THE WOOL THAT GROWS ON THE SHEEP'S BACK IS THERE BECAUSE THE SHEEP FEEDS ON THE GREEN GRASS IN SUMMER
"Then there is our house. A great deal of it is made from wood, and even the bricks have vegetable matter in them, while the stones are shaped by tools that have wooden handles, and the bricks and stones are hauled in wooden carts."
"But the iron doesn't grow, Papa," said little Prue.
"No, but without heat to forge it—heat that comes from wood and coal—it would be of no use."

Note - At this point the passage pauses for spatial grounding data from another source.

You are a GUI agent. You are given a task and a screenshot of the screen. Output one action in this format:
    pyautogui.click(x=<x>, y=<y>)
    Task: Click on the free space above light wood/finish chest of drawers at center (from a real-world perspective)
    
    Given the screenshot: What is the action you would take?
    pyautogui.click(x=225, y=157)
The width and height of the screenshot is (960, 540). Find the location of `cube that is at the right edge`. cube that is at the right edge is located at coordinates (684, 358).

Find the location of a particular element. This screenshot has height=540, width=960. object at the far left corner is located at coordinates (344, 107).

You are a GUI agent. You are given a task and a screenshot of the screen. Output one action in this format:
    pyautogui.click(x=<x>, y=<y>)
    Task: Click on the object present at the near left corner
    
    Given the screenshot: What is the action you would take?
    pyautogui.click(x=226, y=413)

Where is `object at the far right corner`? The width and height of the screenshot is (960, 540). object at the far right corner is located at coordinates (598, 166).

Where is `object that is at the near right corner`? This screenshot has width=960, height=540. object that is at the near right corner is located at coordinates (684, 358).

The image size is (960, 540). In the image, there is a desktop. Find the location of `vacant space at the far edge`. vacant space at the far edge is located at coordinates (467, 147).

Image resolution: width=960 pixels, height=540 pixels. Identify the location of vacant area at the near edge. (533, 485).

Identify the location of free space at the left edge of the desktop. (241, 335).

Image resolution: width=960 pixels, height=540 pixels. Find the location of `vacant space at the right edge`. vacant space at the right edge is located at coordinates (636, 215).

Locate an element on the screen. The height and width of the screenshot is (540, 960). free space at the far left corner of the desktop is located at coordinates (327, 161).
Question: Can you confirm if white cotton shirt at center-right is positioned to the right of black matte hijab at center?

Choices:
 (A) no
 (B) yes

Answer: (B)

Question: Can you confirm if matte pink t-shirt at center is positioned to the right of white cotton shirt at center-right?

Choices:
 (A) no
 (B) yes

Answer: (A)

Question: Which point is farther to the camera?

"But there is one other thing that is more to us than all the rest. Plants purify the air we breathe. Air that we have breathed once is not fit for us again. We have used the oxygen from it, and turned it into carbonic acid gas. But carbonic acid gas is just what the plants need, so they take our breathed air and turn it into oxygen again and give it back to us fresh and pure, so that we can keep our life and health."
"Don't forget the flowers, Papa," said little Prue.
"I haven't forgotten them. If it were not for the flowers many of the plants would die out, and besides being so useful, the flowers feed the bees and make the world beautiful, and our lives happier and sweeter, by filling them with color and perfume and loveliness. No, I could hardly forget the flowers, Prue. They are the crowning glory of the plants that feed and clothe and warm and shelter us. So let us be thankful for the plants, every part of them, and especially for the flowers."
"We ought to be thankful for the sun that makes them grow, too," said Davy.
"And we must not forget the One to whom all thanks are due," added his mother.
And as the November day closed in they gathered around the big open fire, and were happy and cheerful in the blaze of the same sunbeams that had shone on the great forests which had perished so many ages ago.